Segment Open
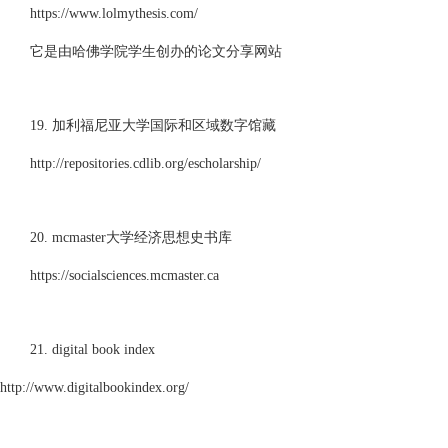
https://www.lolmythesis.com/
它是由哈佛学院学生创办的论文分享网站
19. 加利福尼亚大学国际和区域数字馆藏
http://repositories.cdlib.org/escholarship/
20. mcmaster大学经济思想史书库
https://socialsciences.mcmaster.ca
21. digital book index
http://www.digitalbookindex.org/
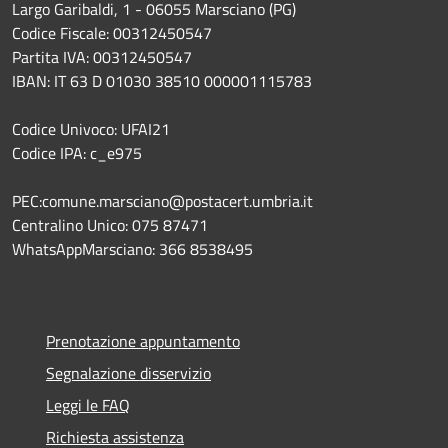
Largo Garibaldi, 1 - 06055 Marsciano (PG)
Codice Fiscale: 00312450547
Partita IVA: 00312450547
IBAN: IT 63 D 01030 38510 000001115783
Codice Univoco: UFAI21
Codice IPA: c_e975
PEC:comune.marsciano@postacert.umbria.it
Centralino Unico: 075 87471
WhatsAppMarsciano: 366 8538495
Prenotazione appuntamento
Segnalazione disservizio
Leggi le FAQ
Richiesta assistenza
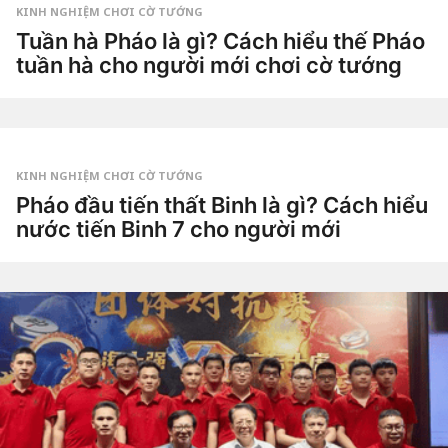
g
KINH NGHIỆM CHƠI CỜ TƯỚNG
o
3
Tuần hà Pháo là gì? Cách hiểu thế Pháo
t
tuần hà cho người mới chơi cờ tướng
u
ầ
3
n
t
a
u
g
by
ầ
o
Tiêu
n
Dao
a
g
KINH NGHIỆM CHƠI CỜ TƯỚNG
o
4
Pháo đầu tiến thất Binh là gì? Cách hiểu
t
nước tiến Binh 7 cho người mới
u
ầ
4
n
t
a
u
g
by
ầ
o
Tiêu
n
Dao
a
g
o
4
t
u
ầ
n
a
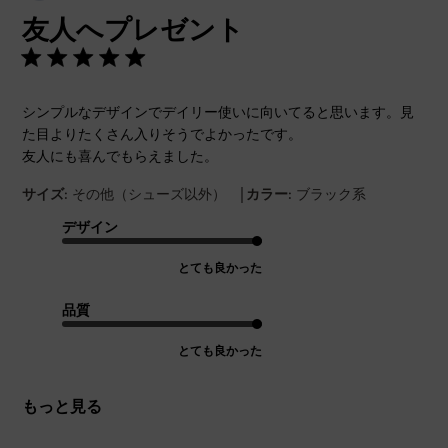
開
友人へプレゼント
日
シンプルなデザインでデイリー使いに向いてると思います。見
た目よりたくさん入りそうでよかったです。
友人にも喜んでもらえました。
|
サイズ:
その他（シューズ以外）
カラー:
ブラック系
デザイン
とても良かった
品質
とても良かった
もっと見る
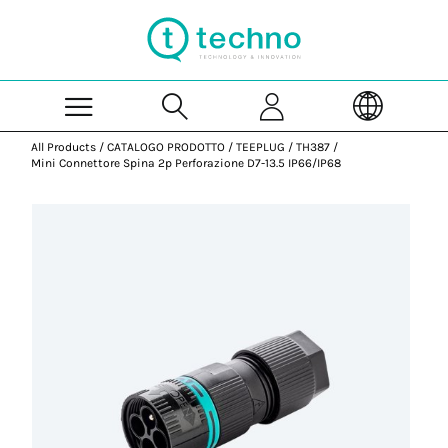
Skip to Main Content
All Products
/
CATALOGO PRODOTTO
/
TEEPLUG
/
TH387
/
Mini Connettore Spina 2p Perforazione D7-13.5 IP66/IP68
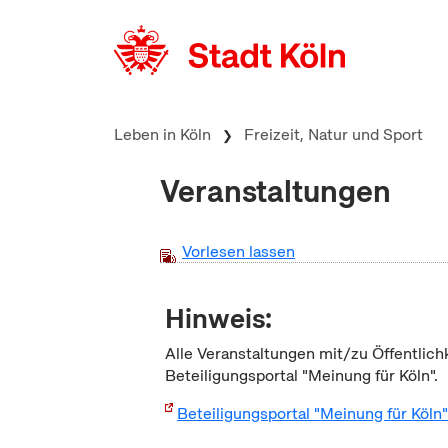
zum Inhalt springen
Leben in Köln
Freizeit, Natur und Sport
Veranstaltungen
Vorlesen lassen
Hinweis:
Alle Veranstaltungen mit/zu Öffentlich
Beteiligungsportal "Meinung für Köln".
Beteiligungsportal "Meinung für Köln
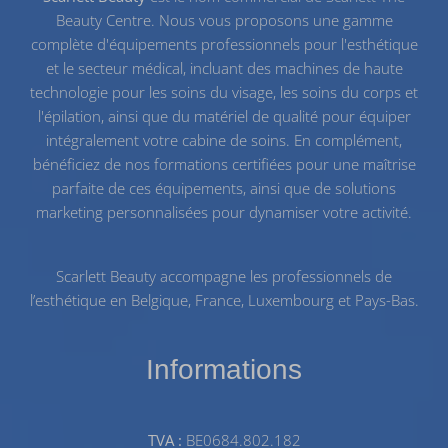
Beauty Centre. Nous vous proposons une gamme
complète d'équipements professionnels pour l'esthétique
et le secteur médical, incluant des machines de haute
technologie pour les
soins du visage
, les
soins du corps
et
l'
épilation
, ainsi que du
matériel de qualité
pour équiper
intégralement votre cabine de soins. En complément,
bénéficiez de nos
formations certifiées
pour une maîtrise
parfaite de ces équipements, ainsi que de solutions
marketing personnalisées pour dynamiser votre activité.
Scarlett Beauty accompagne les professionnels de
l’esthétique en Belgique, France, Luxembourg et Pays-Bas.
Informations
TVA :
BE0684.802.182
Segment Closed
> Exercise: Starting from the line that contains "parfaite de ces", give again every line to the last line of the data, exactly. Include nothing else.

> The completed task:
parfaite de ces équipements, ainsi que de solutions
marketing personnalisées pour dynamiser votre activité.
Scarlett Beauty accompagne les professionnels de
l’esthétique en Belgique, France, Luxembourg et Pays-Bas.
Informations
TVA :
BE0684.802.182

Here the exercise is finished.